It’s Your Funeral: fun-filled romp at the Playhouse

Rodney the Bookie (l) (Derek Moran) and George Cranston (Aidan DeSalaiz) are desperate not to let Helen Cranston (Zoë Sweet) know that their latest scheme to save Heaven’s Door Funeral Home is about to fall through. (Photo contributed)

MORRISBURG – There’s nothing like being enthusiastic about the work you do and optimistic about your business future.

“We’ll put on a show like these people have never seen,” George Cranston tells his wife, Helen. After all, he’s planning the best “grand opening” in history, one that will amaze and impress future customers. Based on just this first weekend, George confidently expects that the Cranston’s Heaven’s Door Funeral Home will shortly become the talk of the town.

And so it will.

Unfortunately just not for any of the reasons that George so fondly anticipates.

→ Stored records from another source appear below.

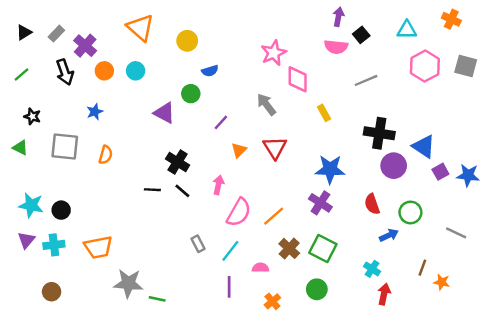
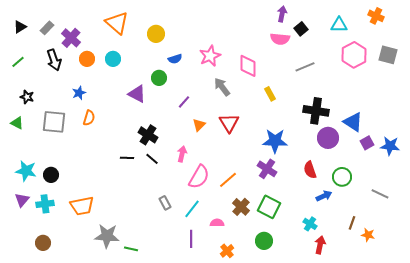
pink star: (274, 53) -> (210, 56), moved
orange semicircle: (106, 155) -> (89, 118), moved

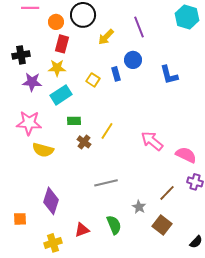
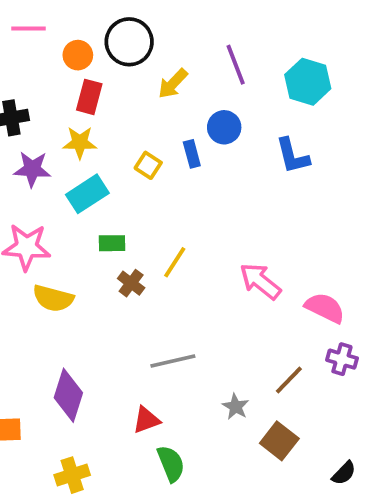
cyan hexagon: (187, 17) -> (308, 82), moved
green semicircle: (114, 225) -> (171, 464), moved
red triangle: (82, 230) -> (146, 420), moved

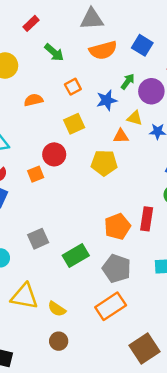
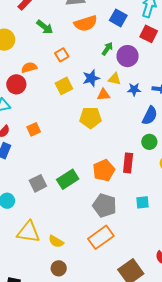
blue star: (107, 100) -> (91, 78), moved
red circle: (54, 154) -> (16, 84), moved
green rectangle: (76, 256) -> (68, 179), moved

And audiences for It’s Your Funeral, Jamie Williams’ madcap new comedy now running at Upper Canada Playhouse, will be glad they’re along for the ride.

George and Helen Cranston have sunk every penny of her inheritance into Heaven’s Door Funeral Home. It’s a financial do or die venture for the couple, made even more difficult because George, a reformed gambler, “threw away” a large chunk of their original inheritance playing the ponies.

With the most important funeral of their fledgling career, a ‘send off’ for the mother of the crusty Attorney-General scheduled, the couple needs everything to be absolutely perfect.

Of course, that is the cue for everything to go horribly and hilariously wrong.

Heaven’s Door, blessed (per the terms of the sale) with a staff just slightly left of bizarre, already has a shady past. And out of nowhere, George’s ex-bookie chooses to pay a ‘social call.’ Then, to everyone’s dismay, the curmudgeonly senator himself arrives, already “loath” to have his mother’s funeral in this particular funeral home.

Later, ominously, on behalf of some business “investors” the Cranstons have never met, a person calling himself only The Accountant also makes his appearance.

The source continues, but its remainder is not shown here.